# Do sensors enjoy science? Are they good at it?



## LemonTea (Mar 24, 2015)

Alright, so, whenever I read about scientists on this forum, it's always the NT types. Usually INTJ or INTP. I also read that intuitives tend to be the ones good at science.
But what about sensors? Can't they also be just as interested or skilled in science?


----------



## Donovan (Nov 3, 2009)

actually, you'd think they'd be better suited to it, since it's such a practical field. intuitives can be gifted as well, but that's by having an inkling on how to look at something, or better yet: _where_ to look to begin with... but they'd have to double-time their efforts to make up for their lack of a grounded here-and-now sense of reality. 


really though, the principles of science are grounded in sensation.


----------



## Highway Nights (Nov 26, 2014)

ESTP here, majoring in environmental science.


----------



## JTHearts (Aug 6, 2013)

yeah anyone can be good at science but you'll find some people on this forum who will make up fake "statistics" trying to say that intuitives are more likely to be scientists.


----------



## Simpson17866 (Dec 3, 2014)

Sensors are more likely attracted to the applied sciences, iNtuitives are more likely attracted to the theoretical.


----------



## PaladinX (Feb 20, 2013)

There are so many different fields of science that no one type is really going to be representative of the whole. You might find certain types more likely in a specific field of science though.

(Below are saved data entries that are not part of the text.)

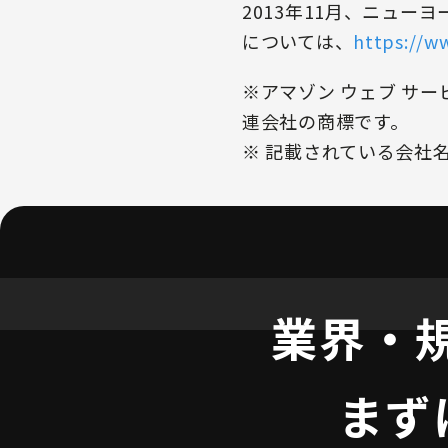
2013年11月、ニュ
については、
https://w
※アマゾン ウェブ サービ
連会社の商標です。
※ 記載されている会社
業界・
まず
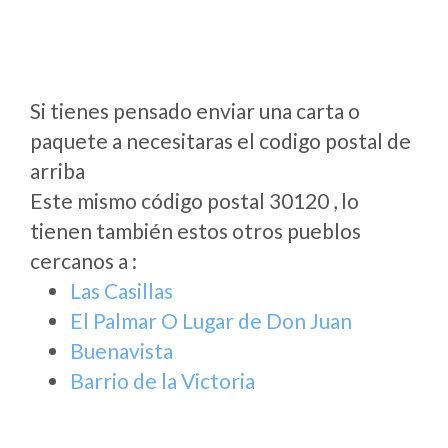
Si tienes pensado enviar una carta o
paquete a necesitaras el codigo postal de
arriba
Este mismo código postal 30120 , lo
tienen también estos otros pueblos
cercanos a
:
Las Casillas
El Palmar O Lugar de Don Juan
Buenavista
Barrio de la Victoria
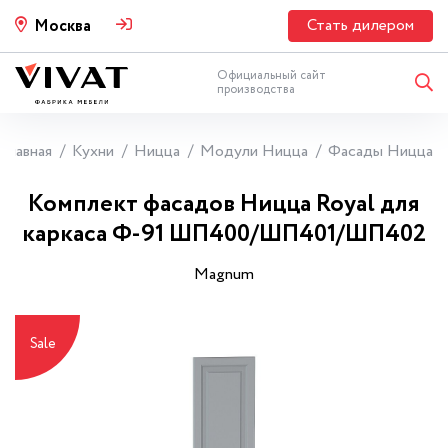
Стать дилером
Москва
Официальный сайт
производства
Главная
Кухни
Ницца
Модули Ницца
Фасады Ницца
Комплект фасадов Ницца Royal для
каркаса Ф-91 ШП400/ШП401/ШП402
Magnum
Sale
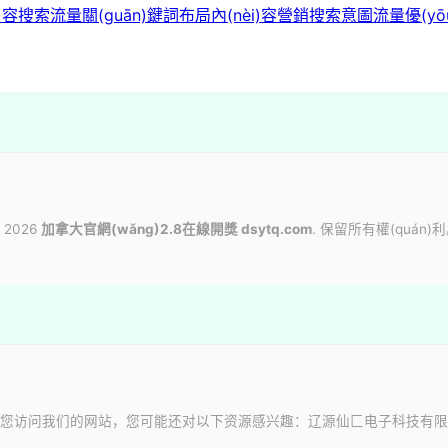
)容
搜索流量
關(guān)鍵詞布局
內(nèi)容營銷
搜索意圖
流量優(yō
 2026
加拿大官網(wǎng)2.8在線開獎 dsytq.com
. 保留所有權(quán)
您访问我们的网站，您可能还对以下资源感兴趣：辽源仙匚电子科技有限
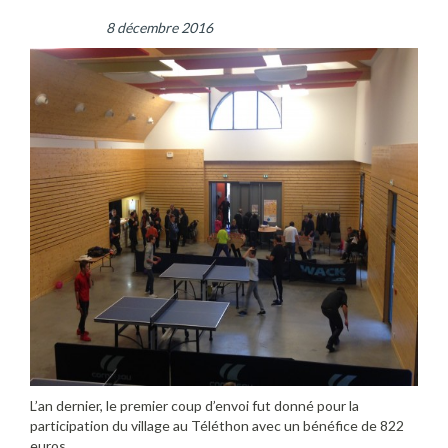
8 décembre 2016
L’an dernier, le premier coup d’envoi fut donné pour la
participation du village au Téléthon avec un bénéfice de 822
euros.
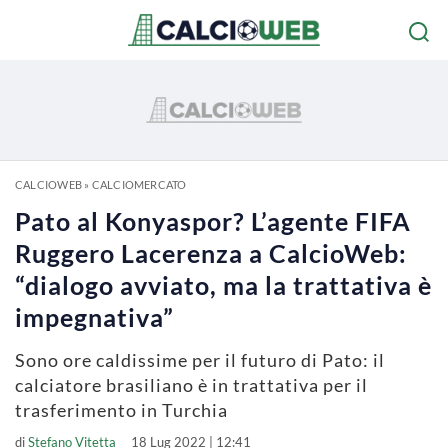
CALCIOWEB
»
CALCIOMERCATO
Pato al Konyaspor? L’agente FIFA
Ruggero Lacerenza a CalcioWeb:
“dialogo avviato, ma la trattativa è
impegnativa”
Sono ore caldissime per il futuro di Pato: il
calciatore brasiliano è in trattativa per il
trasferimento in Turchia
di
Stefano Vitetta
18 Lug 2022 | 12:41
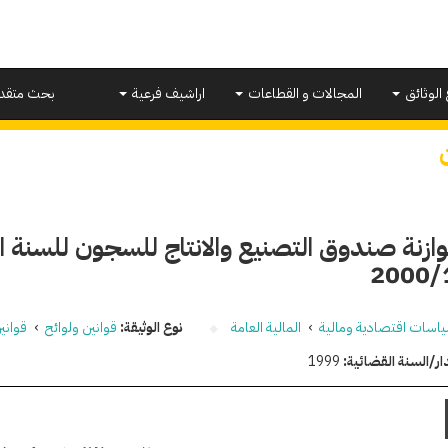
 الوثائق
المجالات و القطاعات
اراشيف فرعية
بحث متقد
ازنة صندوق التصنيع والانتاج للسجون للسنة ال
2000/
اسات اقتصادية ومالية
›
المالية العامة
نوع الوثيقة:
قوانين ولوائح
›
قواني
ار/السنة القضائية:
1999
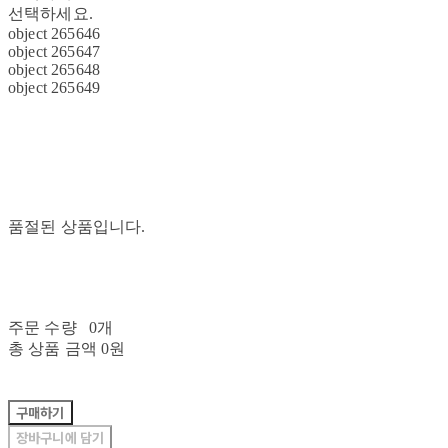
선택하세요.
object 265646
object 265647
object 265648
object 265649
품절된 상품입니다.
주문 수량
0개
총 상품 금액
0원
구매하기
장바구니에 담기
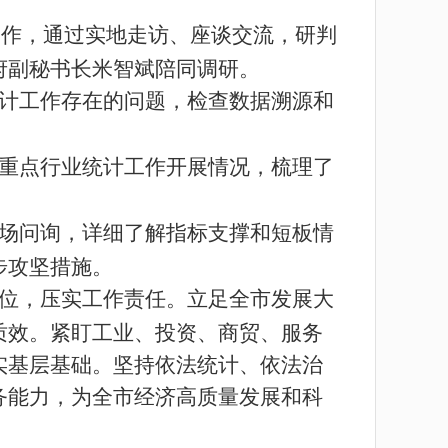
工作，通过实地走访、座谈交流，研判
府副秘书长米智斌陪同调研。
计
工作
存在的问题，
检查
数据溯源和
重点行业统计工作开展情况，梳理了
场问询，详细了解指标支撑和短板情
步攻坚措施。
位，压实工作责任。立足全市发展大
质效。紧盯工业、投资、商贸、服务
实基层基础。坚持依法统计、依法治
务能力，为全市经济高质量发展和科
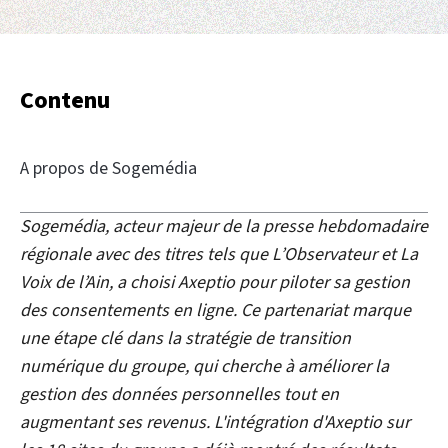
Contenu
A propos de Sogemédia
Sogemédia, acteur majeur de la presse hebdomadaire
régionale avec des titres tels que L’Observateur et La
Voix de l’Ain, a choisi Axeptio pour piloter sa gestion
des consentements en ligne. Ce partenariat marque
une étape clé dans la stratégie de transition
numérique du groupe, qui cherche à améliorer la
gestion des données personnelles tout en
augmentant ses revenus. L'intégration d'Axeptio sur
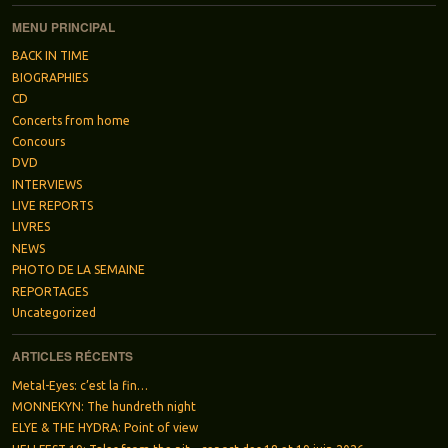
MENU PRINCIPAL
BACK IN TIME
BIOGRAPHIES
CD
Concerts from home
Concours
DVD
INTERVIEWS
LIVE REPORTS
LIVRES
NEWS
PHOTO DE LA SEMAINE
REPORTAGES
Uncategorized
ARTICLES RÉCENTS
Metal-Eyes: c’est la fin…
MONNEKYN: The hundreth night
ELYE & THE HYDRA: Point of view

FWIW here is a statement that Jung made that is somewhat relevant:

_"As a natural scientist, thinking and sensation were uppermost in me and intuition and feeling were in the unconscious and contaminated by the collective unconscious."_


----------



## TheProphetLaLa (Aug 18, 2014)

Yes. I enjoy certain fields of science, and yes I'm good at them.


----------



## reckful (Jun 19, 2012)

JTHearts said:


> yeah anyone can be good at science but you'll find some people on this forum who will make up fake "statistics" trying to say that intuitives are more likely to be scientists.


You rang, bro?

The official MBTI folks put out Career Reports that show the popularity for each type of "22 broad occupational categories," based on "a sample of more than 92,000 people in 282 jobs who said they were satisfied with their jobs."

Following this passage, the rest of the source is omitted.